Gosling also devoured Michelle Wil­liams’ pussy in the 2010 film Blue Valentine. It ended up with an NC-17 rating because of that scene. He protested the decision, pointing out that “there’s plenty of oral sex scenes in a lot of movies, where it’s a man receiving it from a woman—and they’re R-rated. Ours is reversed, and somehow it’s perceived as pornographic.”

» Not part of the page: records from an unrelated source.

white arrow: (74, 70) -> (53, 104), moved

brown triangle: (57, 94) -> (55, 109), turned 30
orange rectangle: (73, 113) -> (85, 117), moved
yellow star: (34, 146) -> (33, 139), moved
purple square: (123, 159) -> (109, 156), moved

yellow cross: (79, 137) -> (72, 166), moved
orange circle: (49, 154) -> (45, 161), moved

Since then, the Motion Picture Asso­ciation of America has relaxed somewhat; Ben Affleck got Rosamund Pike off in Gone Girl and Michael Fassbender did the same to Penélope Cruz in The Counselor, with both films rated R. At the same time, Shia LaBeouf and Evan Rachel Wood’s Charlie Countryman was hit with an NC-17 until the scene in which his character went down on her was cut. So cunnilingus still often remains less acceptable than fellatio at the movies. Even in slang, male oral seems to have the upper hand. A blowjob combines two uncomplicated words. A “blowjob” should really be a “suckjob,” but blowing is a lot more benign than sucking, an act that immediately conjures audiovisual effects in your mind, so we’ve never bothered to correct it. The term “blowjob” is still widely used and under­­­stood, legitimizing the act of fellatio in every­day language.

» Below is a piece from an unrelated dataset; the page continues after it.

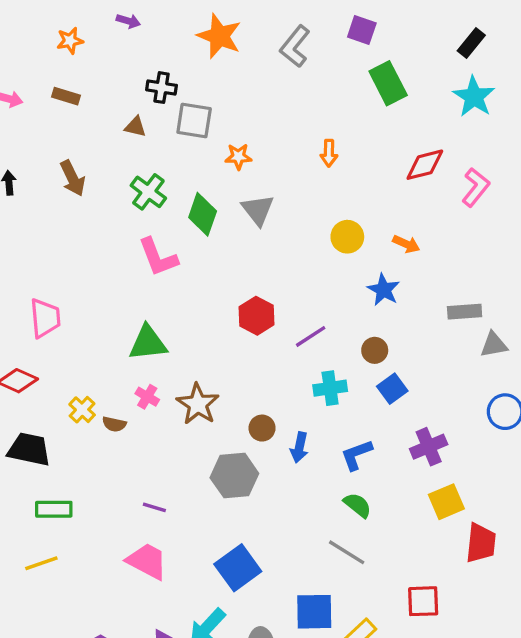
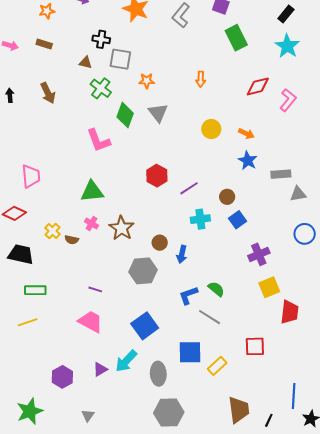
green cross: (148, 192) -> (101, 88), moved
blue star: (384, 290) -> (248, 161), moved
blue L-shape: (357, 455) -> (188, 295), moved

Female oral, however, does not have a counterpart. There is no one word in the vernacular that describes it, that takes away its foreignness. Instead, we have expressions, many of them ridiculous—muff diving, box licking, clam digging—all of them turning cunnilingus into a joke. And if the act is not described farcically, it’s phrased in graphic terms: eating her out, eating pussy. Like a blowjob, techni­cally no one’s eating anything, but this inaccuracy has the opposite effect: instead of making the act more benign and less intimidating, it attaches an explicitness to cunnilingus that feels personal and messy.

Even though our culture and our language have turned it into a dirty secret, many men do truly love eating pussy. They should admit it and celebrate it as en­thusiastically as they talk about getting it. And women also need to ask for head as often as they are asked to give head. Because if it’s happening more in real life, then it will happen more on-screen. And the more we see it on-screen, the more we’ll do it in real life.

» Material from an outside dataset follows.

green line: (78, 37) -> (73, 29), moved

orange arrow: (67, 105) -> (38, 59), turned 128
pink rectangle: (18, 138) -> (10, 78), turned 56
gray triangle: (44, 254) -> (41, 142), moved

I have a guy friend who told me that back in high school, he was part of an unofficial club called The Clit Guys. I asked him whether it was kinda gross and sexist for a group of boys to walk around calling themselves that. His reply? “Whatever. We wanted to let girls know we were down with going down and we felt good making them feel good,” he said. “So if you want to call that sexist, go ahead.” It wasn’t sexist or gross: they were being good oral advocates. If only my younger self had listened and had known—really known—that guys wanted, and should want, to indulge my pussy. It would have been a lot happier, a lot sooner.

Elaine Lui appears on The Social and eTalk, is the founder of Lainey Gossip and the author of Listen to the Squawking Chicken.